Saat ini, konsep SD yang menempatkan ekonomi dan lingkungan dalam posisi yang akomodatif ini menjadi salah satu model pembangunan yang sangat dianjurkan bagi negara-negara di dunia untuk memperhatikan aspek lingkungan dalam pembangunan. Hal ini disebabkan oleh keadaan dunia yang sedang mengalami permasalahan lingkungan yang cukup memprihatinkan. Namun, hasil penerapan SD di Indonesia yang menunjukkan bahwa terjadi penurunan pada bidang pertanian dan lingkungan disebabkan oleh pemahaman pemerintah terhadap SD masih setengah-setengah.
Pelaksanaan tiga unsur dalam SD tidak dilakukan secara terintegrasi. Artinya ketiga unsur ini masih dilakukan sendiri-sendiri. Demikian disampaikan oleh Ermawanto, mahasiswa ilmu Hubungan Internasional Universitas Muhammadiyah Yogyakarta (HI UMY) dalam diskusi terbatas yang mengulas skripsinya mengenai lingkungan berjudul Kegagalan Pembangunan Berkelajutan di Indonesia, bertempat di Kampus Terpadu UMY, Selasa (11/5).
(BAPPENAS) sebagai pedoman pelaksanaan pembangunan di Indonesia. Propenas diagendakan setiap lima tahun kali sejak tahun 1999, 2004, hingga 2009.

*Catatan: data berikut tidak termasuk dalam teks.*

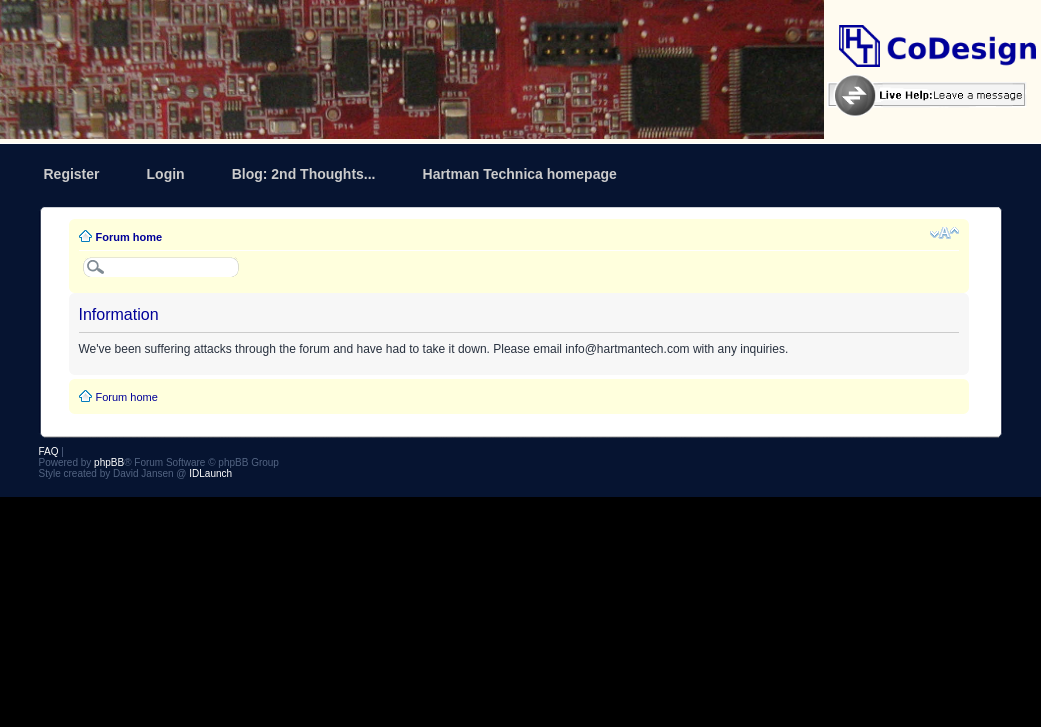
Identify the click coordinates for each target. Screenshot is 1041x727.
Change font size (944, 233)
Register (72, 174)
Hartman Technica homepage (520, 174)
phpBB (109, 462)
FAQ (49, 451)
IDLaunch (210, 473)
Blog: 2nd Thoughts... (304, 174)
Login (166, 174)
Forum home (129, 237)
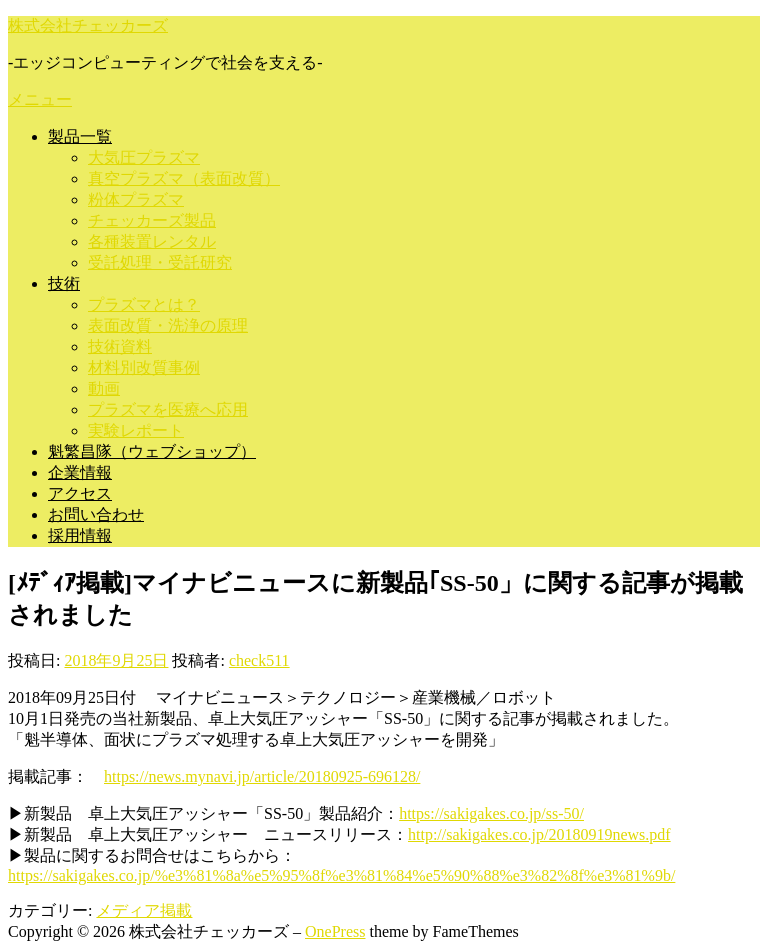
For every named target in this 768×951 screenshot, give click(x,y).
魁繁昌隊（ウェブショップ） (152, 451)
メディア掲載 (144, 910)
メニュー (40, 99)
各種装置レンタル (152, 241)
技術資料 (120, 346)
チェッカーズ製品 (152, 220)
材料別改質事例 (144, 367)
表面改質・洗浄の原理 (168, 325)
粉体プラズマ (136, 199)
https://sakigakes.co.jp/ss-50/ (491, 813)
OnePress (335, 931)
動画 (104, 388)
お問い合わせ (96, 514)
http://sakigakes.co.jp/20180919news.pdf (539, 834)
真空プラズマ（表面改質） (184, 178)
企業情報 (80, 472)
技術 (64, 283)
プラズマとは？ (144, 304)
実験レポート (136, 430)
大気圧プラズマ (144, 157)
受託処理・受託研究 (160, 262)
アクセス (80, 493)
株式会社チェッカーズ (88, 25)
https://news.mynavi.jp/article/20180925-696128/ (262, 776)
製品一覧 (80, 136)
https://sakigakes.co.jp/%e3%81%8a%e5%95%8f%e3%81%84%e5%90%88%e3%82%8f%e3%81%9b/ (341, 875)
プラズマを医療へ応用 (168, 409)
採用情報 (80, 535)
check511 (259, 660)
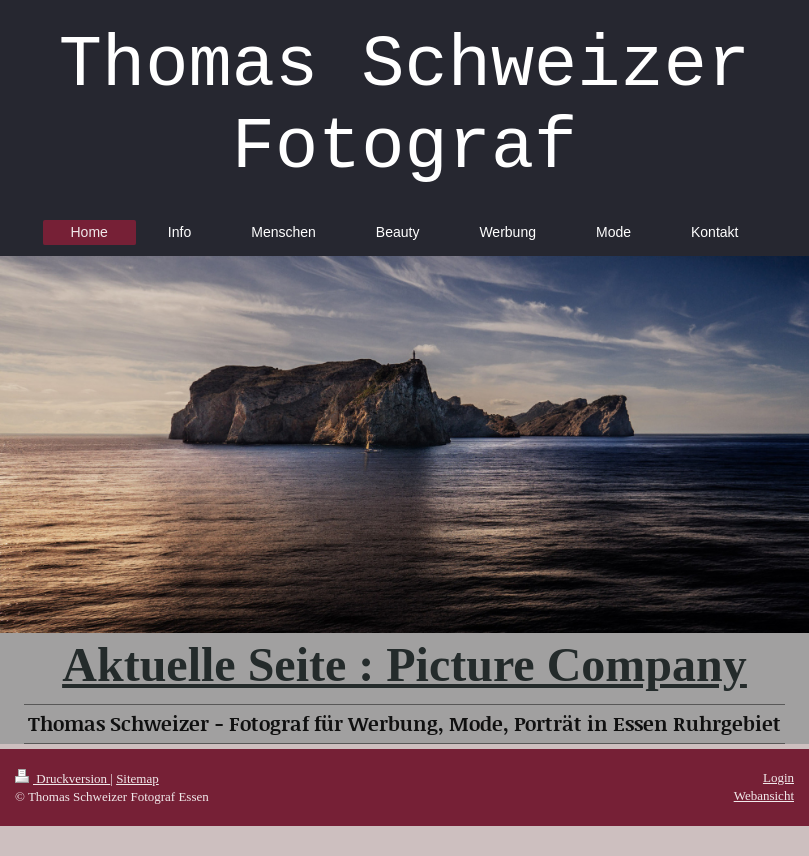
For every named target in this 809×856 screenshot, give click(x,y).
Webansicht (764, 795)
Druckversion (62, 778)
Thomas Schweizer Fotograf (404, 107)
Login (778, 777)
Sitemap (137, 778)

Dalam Propenas tersebut secara garis besar dijelaskan komitmen pemerintah terhadap kepedulian atas lingkungan. Pelaksaan Propenas menghasilkan peningkatan pada bidang industri dan pelayanan jasa, namun penurunan pada bidang pertanian dan lingkungan. Kerusakan hutan juga masih sangat memprihatinkan. Bahkan, menurut data WALHI setiap jam hutan Indonesia hilang seluas tiga kali lapangan bola.
Wanto mencontohkan, Menteri perekonomian mengejar pertumbuhan ekonomi tanpa melihat kelestarian lingkungan. Begitu juga sebaliknya, Menteri lingkungan hidup terus melakukan perbaikan lingkungan tanpa melihat indikator pertumbuhan ekonomi di sana.
“Harusnya setiap agenda pembangunan yang dilakukan melihat ketiga unsur SD tersebut, bukan terpisah-pisah,” ungkapnya.
Selain pandangan pemerintah yang setengah-setengah dalam memahami SD, Wanto melihat kegagalan penerapan SD di Indonesia juga disebabkan oleh penetrasi pasar yang cukup kuat di Indonesia sehingga pertumbuhan ekonomi lebih diutamakan dibandingkan kelestarian lingkungan dan seringkali terjadi hubungan negatif antara kedua unsur tersebut. Contohnya apa yang terjadi di Lapindo. Menurut Wanto jelas terlihat kepentingan ekonomi yang sangat menonjol dalam kasus tersebut dan mengabaikan lingkungan. Pengeboran yang dilakukan di Sidoarjo tersebut memunculkan lumpur yang melumpuhkan sumber produksi masyarakat.
“Ujung-ujung berakibat pada penghambatan kesejahteraan sosial masyarakat,” urai mahasiswa asal Kalimatan Tengah ini.
Selain Lapindo ada juga PT. Freeport yang telah melakukan eksplorasi emas di Indonesia selama 43 tahun sejak 1967 telah membuang 300.000 ton limbah per hari yang menyebabkan tiga sungai di sekitar penambangan tercemar. Tidak ada ikan dan mahluk hidup lain di sungai tersebut karena pencemaran oleh pembuangan limbah tersebut. Selain itu ratusan kilometer hutan di sekitar freeport juga sudah gundul.